Unbelievable—Evolution in Complete Free Fall: The Human Lineage Was Somehow “Purged”
Humans, like everything else in biology, contradict evolution. Human uniqueness has sent evolution spiraling for years. Relative brain size, hairless sweaty skin, striding bipedal posture, long-distance running, ability to learn to swim, innate ability to learn languages in childhood, prolonged helplessness of the young, ability to imitate and learn, inter-generational transfer of complex cultures, awareness of self and of the past and future, theory of mind, increased longevity, provisioning by post-menopausal females, difficult childbirth, cerebral cortical asymmetry are just a few from a long list of features that make humans exceptional. Another such feature is the lack of endemic infectious retroviruses in humans. The problem is that these viruses are present in the other primates, and so according to evolutionists these viruses must be present in their common ancestor which, again according to evolution, would be an ancestor of humans as well. This leaves evolution with yet another ridiculous just-so story:
Assuming that the common ancestors of hominids carried multiple endemic infectious retroviruses, how did the human lineage eliminate them? Given that humans remain susceptible to re-infection with both SFVs178 and SIVs177 from other hominids, this seems unlikely to be explained solely on the basis of more efficient host restriction systems. Rather, there seems to have been an episode in which the ancestral human lineage was somehow “purged” of these endemic viruses. In other words, when evolution spontaneously created humans we must have been “purged.” We got a do-over! Hilarious.

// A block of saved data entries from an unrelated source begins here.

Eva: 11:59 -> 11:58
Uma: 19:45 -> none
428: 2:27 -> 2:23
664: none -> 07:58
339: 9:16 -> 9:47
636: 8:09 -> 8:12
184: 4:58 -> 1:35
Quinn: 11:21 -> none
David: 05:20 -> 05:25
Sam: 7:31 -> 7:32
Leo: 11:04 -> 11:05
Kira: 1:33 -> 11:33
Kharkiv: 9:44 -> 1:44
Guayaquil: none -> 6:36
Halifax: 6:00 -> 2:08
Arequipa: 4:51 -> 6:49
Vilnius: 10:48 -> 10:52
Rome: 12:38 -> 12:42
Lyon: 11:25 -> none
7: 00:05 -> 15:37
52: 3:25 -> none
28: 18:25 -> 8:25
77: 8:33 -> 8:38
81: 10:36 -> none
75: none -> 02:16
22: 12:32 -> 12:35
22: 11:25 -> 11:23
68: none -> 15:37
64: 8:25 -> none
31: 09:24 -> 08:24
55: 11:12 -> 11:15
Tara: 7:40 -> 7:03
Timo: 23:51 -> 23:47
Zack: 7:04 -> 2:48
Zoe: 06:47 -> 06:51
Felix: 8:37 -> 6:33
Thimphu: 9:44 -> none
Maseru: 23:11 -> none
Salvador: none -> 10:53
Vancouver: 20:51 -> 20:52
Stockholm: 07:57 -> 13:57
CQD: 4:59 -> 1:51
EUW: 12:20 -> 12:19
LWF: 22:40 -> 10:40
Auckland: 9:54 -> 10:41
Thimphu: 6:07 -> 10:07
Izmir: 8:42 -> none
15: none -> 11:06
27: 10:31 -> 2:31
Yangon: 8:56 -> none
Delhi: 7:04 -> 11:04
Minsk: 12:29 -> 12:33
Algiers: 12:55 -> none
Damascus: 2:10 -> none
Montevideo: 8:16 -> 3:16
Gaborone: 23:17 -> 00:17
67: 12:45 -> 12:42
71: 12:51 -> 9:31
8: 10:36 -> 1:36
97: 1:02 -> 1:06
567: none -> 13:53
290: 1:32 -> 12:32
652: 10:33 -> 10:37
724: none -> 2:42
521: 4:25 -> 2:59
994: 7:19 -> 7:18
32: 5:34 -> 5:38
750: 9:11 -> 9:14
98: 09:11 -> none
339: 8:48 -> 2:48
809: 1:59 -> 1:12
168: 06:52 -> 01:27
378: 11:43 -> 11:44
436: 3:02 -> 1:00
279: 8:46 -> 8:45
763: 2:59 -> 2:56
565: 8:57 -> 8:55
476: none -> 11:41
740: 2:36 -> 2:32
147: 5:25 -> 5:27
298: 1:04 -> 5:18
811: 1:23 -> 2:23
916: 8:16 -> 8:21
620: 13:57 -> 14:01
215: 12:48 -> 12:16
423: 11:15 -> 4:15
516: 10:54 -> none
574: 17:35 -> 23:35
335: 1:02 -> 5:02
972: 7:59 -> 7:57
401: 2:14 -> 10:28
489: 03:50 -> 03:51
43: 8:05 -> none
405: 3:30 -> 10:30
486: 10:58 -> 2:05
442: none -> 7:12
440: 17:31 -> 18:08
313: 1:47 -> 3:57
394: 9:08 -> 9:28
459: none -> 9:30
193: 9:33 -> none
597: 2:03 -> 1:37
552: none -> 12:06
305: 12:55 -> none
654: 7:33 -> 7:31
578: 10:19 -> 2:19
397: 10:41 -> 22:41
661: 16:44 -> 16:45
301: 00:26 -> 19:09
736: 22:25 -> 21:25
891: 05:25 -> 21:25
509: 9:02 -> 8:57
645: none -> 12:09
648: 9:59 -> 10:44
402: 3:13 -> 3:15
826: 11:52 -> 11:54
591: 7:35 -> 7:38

All of this lunacy was foreseen by the great Alfred Wallace for which he was, of course, dismissed by evolutionists. After all, Wallace could plainly see that natural law—natural selection in this case—was profoundly limited. Believe it or not, evolution could not do all things:
Wallace lost favour with the scientific community partly because he questioned whether natural selection alone could account for the evolution of human mind, writing: “I do not consider that all nature can be explained on the principles of which I am so ardent an advocate; and that I am now myself going to state objections, and to place limits, to the power of ‘natural selection’. How could ‘natural selection’, or survival of the fittest in the struggle for existence, at all favour the development of mental powers so entirely removed from the material necessities of savage men, and which even now, with our comparatively high civilization, are, in their farthest developments, in advance of the age, and appear to have relation rather to the future of the race than to its actual status?” But problems do not go away just because our religion demands it. And so even evolutionists must admit that Wallace’s Conundrum remains unresolved. That’s putting it mildly:
Although Wallace was criticized for apparently invoking spiritual explanations, one of his key points remains valid — that it is difficult to explain how conventional natural selection could have selected ahead of time for the remarkable capabilities of the human mind, which we are still continuing to explore today. An example is writing, which was invented long after the human mind evolved and continues to be modified and utilized in myriad ways. Explanations based on exaptation seem inadequate, as most of what the human mind routinely does today did not even exist at the time it was originally evolving. Experts in human evolution or cognition have yet to provide a truly satisfactory explanation. Thus, ‘Wallace’s Conundrum’ remains unresolved: “[...] that the same law which appears to have sufficed for the development of animals, has been alone the cause of man’s superior mental nature, [...] will, I have no doubt, be overruled and explained away. But I venture to think they will nevertheless maintain their ground, and that they can only be met by the discovery of new facts or new laws, of a nature very different from any yet known to us.” But Wallace was nobody’s fool. As he presciently foresaw, his Conundrum would be “overruled and explained away” by evolutionists.
Wallace was by no means free of the theological naturalism that has today infected and gone viral in science. But at least he was man enough to admit to the obvious limitations. Unfortunately the same cannot be said for evolutionists, before and after.
Religion drives science, and it matters.